A music examiner’s tour of India

Amongst the India Office Private Papers at the British Library is the personal diary of Dr Charles MacPherson.  A fellow of the Royal Academy of Music, and organist at St Paul’s Cathedral from 1916 until his death in 1927, MacPherson published a number of musical works.  The Library holds the manuscript of his Solemn Thanksgiving Te Deum for orchestra and chorus composed for the service held at St Paul’s to celebrate the signing of the Treaty of Peace in July 1919.

 

  Photograph of Charles MacPherson

Charles MacPherson  -India Office Private Papers MSS Eur A93  Public Domain Creative Commons Licence

In the autumn of 1925 MacPherson undertook a tour of India and Ceylon as an examiner for the Associated Board of the Royal Academy and Royal College of Music.  His diary details the trials of travelling from town to town and his forthright opinions on just how foreign this nation and her people are to him, as well as moments of wonder at the beauty of the architecture or scenery.
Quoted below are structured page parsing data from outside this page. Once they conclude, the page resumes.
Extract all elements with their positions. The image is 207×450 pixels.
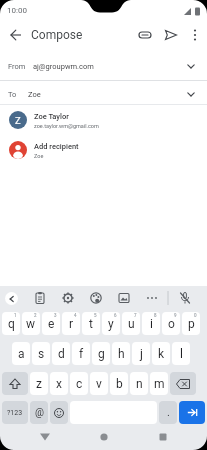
button[interactable]: s [32, 342, 50, 365]
button[interactable]: e [42, 312, 60, 335]
button[interactable]: From [0, 52, 207, 80]
button[interactable]: Z [0, 105, 207, 135]
staticText: Zoe [28, 90, 41, 99]
staticText: Compose [31, 28, 83, 42]
button[interactable]: ?123 [2, 401, 28, 424]
button[interactable]: u [122, 312, 140, 335]
staticText: 8 [154, 313, 157, 318]
staticText: j [140, 347, 143, 361]
button[interactable]: k [152, 342, 170, 365]
button[interactable]: w [22, 312, 40, 335]
button[interactable] [187, 27, 203, 43]
staticText: s [38, 347, 45, 361]
button[interactable]: f [72, 342, 90, 365]
button[interactable] [170, 372, 196, 395]
staticText: zoe.taylor.wm@gmail.com [34, 123, 99, 129]
button[interactable] [92, 425, 116, 449]
staticText: 6 [114, 313, 117, 318]
staticText: 2 [34, 313, 37, 318]
staticText: n [136, 377, 143, 391]
button[interactable]: c [70, 372, 88, 395]
button[interactable]: j [132, 342, 150, 365]
button[interactable]: l [172, 342, 190, 365]
staticText: 4 [74, 313, 77, 318]
staticText: u [128, 317, 135, 331]
button[interactable]: h [112, 342, 130, 365]
button[interactable]: . [159, 401, 177, 424]
button[interactable]: q [2, 312, 20, 335]
staticText: m [154, 377, 165, 391]
button[interactable]: d [52, 342, 70, 365]
button[interactable] [161, 25, 181, 45]
staticText: z [36, 377, 42, 391]
button[interactable] [5, 292, 18, 305]
button[interactable]: p [182, 312, 200, 335]
staticText: Zoe [34, 153, 44, 159]
button[interactable]: y [102, 312, 120, 335]
staticText: 9 [174, 313, 177, 318]
staticText: ?123 [7, 409, 23, 417]
button[interactable]: Add recipient [0, 135, 207, 165]
staticText: o [168, 317, 175, 331]
button[interactable]: t [82, 312, 100, 335]
button[interactable]: @ [30, 401, 48, 424]
staticText: a [18, 347, 25, 361]
staticText: v [96, 377, 102, 391]
button[interactable]: z [30, 372, 48, 395]
button[interactable] [135, 25, 155, 45]
button[interactable]: n [130, 372, 148, 395]
staticText: k [158, 347, 165, 361]
staticText: w [26, 317, 36, 331]
button[interactable]: o [162, 312, 180, 335]
staticText: b [116, 377, 123, 391]
button[interactable] [89, 291, 103, 305]
button[interactable] [151, 425, 175, 449]
button[interactable]: b [110, 372, 128, 395]
button[interactable]: g [92, 342, 110, 365]
button[interactable] [8, 27, 24, 43]
button[interactable]: m [150, 372, 168, 395]
staticText: Add recipient [34, 142, 79, 151]
button[interactable] [33, 425, 57, 449]
staticText: 5 [94, 313, 97, 318]
staticText: To [8, 90, 17, 99]
button[interactable] [2, 372, 28, 395]
staticText: p [188, 317, 195, 331]
staticText: e [48, 317, 55, 331]
staticText: r [69, 317, 74, 331]
staticText: 1 [14, 313, 17, 318]
button[interactable] [61, 291, 75, 305]
staticText: h [118, 347, 125, 361]
staticText: c [76, 377, 83, 391]
button[interactable]: a [12, 342, 30, 365]
staticText: x [56, 377, 62, 391]
staticText: d [58, 347, 65, 361]
staticText: y [108, 317, 114, 331]
button[interactable]: i [142, 312, 160, 335]
button[interactable] [145, 291, 159, 305]
staticText: l [180, 347, 183, 361]
button[interactable]: x [50, 372, 68, 395]
staticText: i [150, 317, 153, 331]
button[interactable] [178, 291, 192, 305]
staticText: aj@groupwm.com [33, 62, 94, 71]
button[interactable]: r [62, 312, 80, 335]
staticText: 10:00 [7, 6, 27, 15]
staticText: @ [35, 407, 44, 419]
staticText: Zoe Taylor [34, 112, 69, 121]
staticText: g [98, 347, 105, 361]
staticText: t [89, 317, 93, 331]
staticText: 7 [134, 313, 137, 318]
staticText: q [8, 317, 15, 331]
button[interactable] [179, 401, 205, 424]
staticText: From [8, 62, 26, 71]
button[interactable] [33, 291, 47, 305]
staticText: Z [15, 115, 21, 126]
staticText: 0 [194, 313, 197, 318]
button[interactable]: v [90, 372, 108, 395]
button[interactable] [50, 401, 68, 424]
staticText: 3 [54, 313, 57, 318]
button[interactable]: To [0, 81, 207, 104]
button[interactable] [117, 291, 131, 305]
Accompanied by his wife Sophie, MacPherson left Tilbury on 28 August 1925 bound for Bombay.  The couple weren’t taken with the idea of a long voyage and ‘both thought the joys of seafaring overrated’.

MacPherson was keen to document any musical moments he encountered.  He described a ship’s officer playing the harmonium ‘whose left hand was greedy for more notes, that were always forthcoming though seldom possessing any connection with the “time-hand”.’  The crew and passengers formed a chorus, with MacPherson himself having to sing an octave lower than usual owing to laryngitis.
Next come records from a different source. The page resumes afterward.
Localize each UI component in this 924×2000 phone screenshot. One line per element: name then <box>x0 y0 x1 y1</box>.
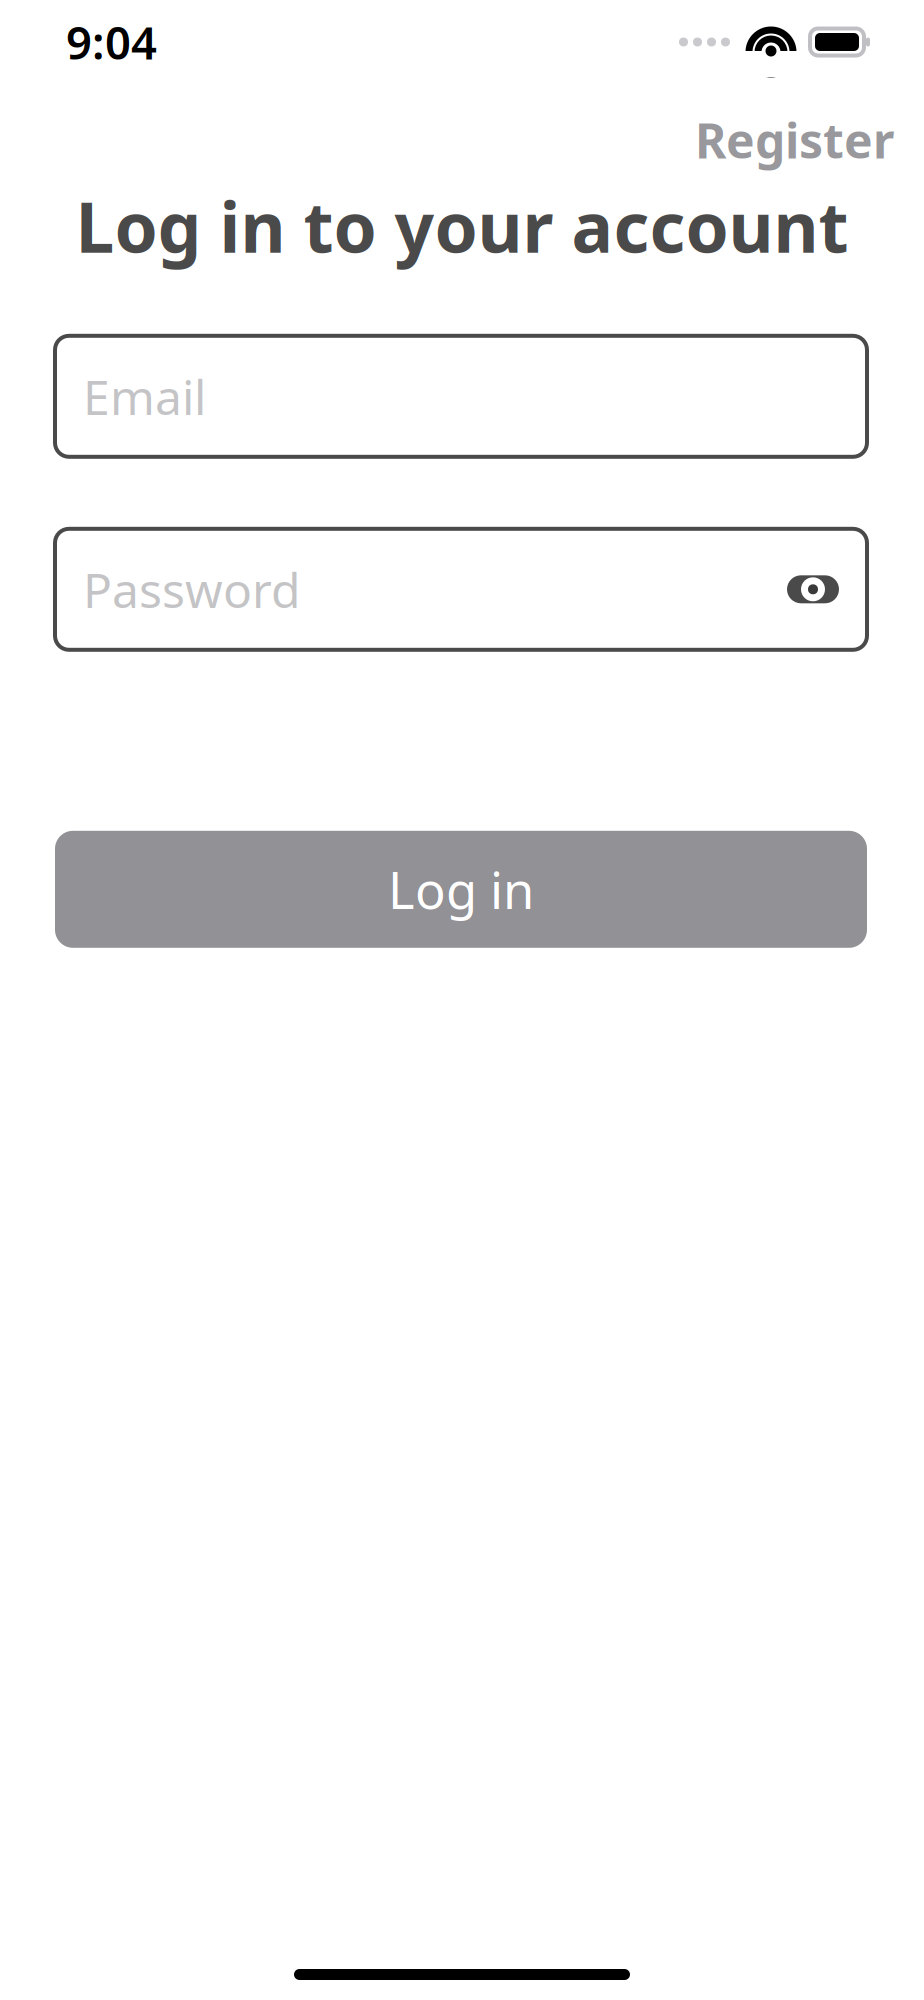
staticText: Log in <box>388 856 534 923</box>
staticText: Register <box>695 108 894 172</box>
button[interactable]: Show password <box>785 561 841 617</box>
staticText: Password <box>83 557 301 621</box>
staticText: 9:04 <box>66 12 157 72</box>
staticText: Log in to your account <box>76 180 848 272</box>
button[interactable]: Log in <box>55 831 867 948</box>
staticText: Email <box>83 364 206 428</box>
button[interactable]: Register <box>695 108 894 172</box>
Arriving at Bombay on 18 September, MacPherson was immediately taken with the difference in appearance of the native people: ‘No two people looked or dressed alike …quaint old men wore white shirts, but outside of their lower garments.  This custom would look odd in England with dress clothes!’

 

View from St Paul’s School Darjeeling (1870)

John H Doyle, View from St Paul’s School Darjeeling (1870) Photo 27/(91) BL Online Gallery  Public Domain Creative Commons Licence


The musician then undertook a programme of examinations that kept him so busy that he even had to turn down an invitation of lunch from the Viceroy.  His schedule took him to St Paul's School in Darjeeling, the highest school in the world at 7,600ft above sea level.  In Bombay he visited ‘a girl’s school, good piano, birds flying about in the room’.  He found the town of Hardwar unsettling because it was 'infested with monkies’, wondering that 'these dreadful beasties are counted as sacred'.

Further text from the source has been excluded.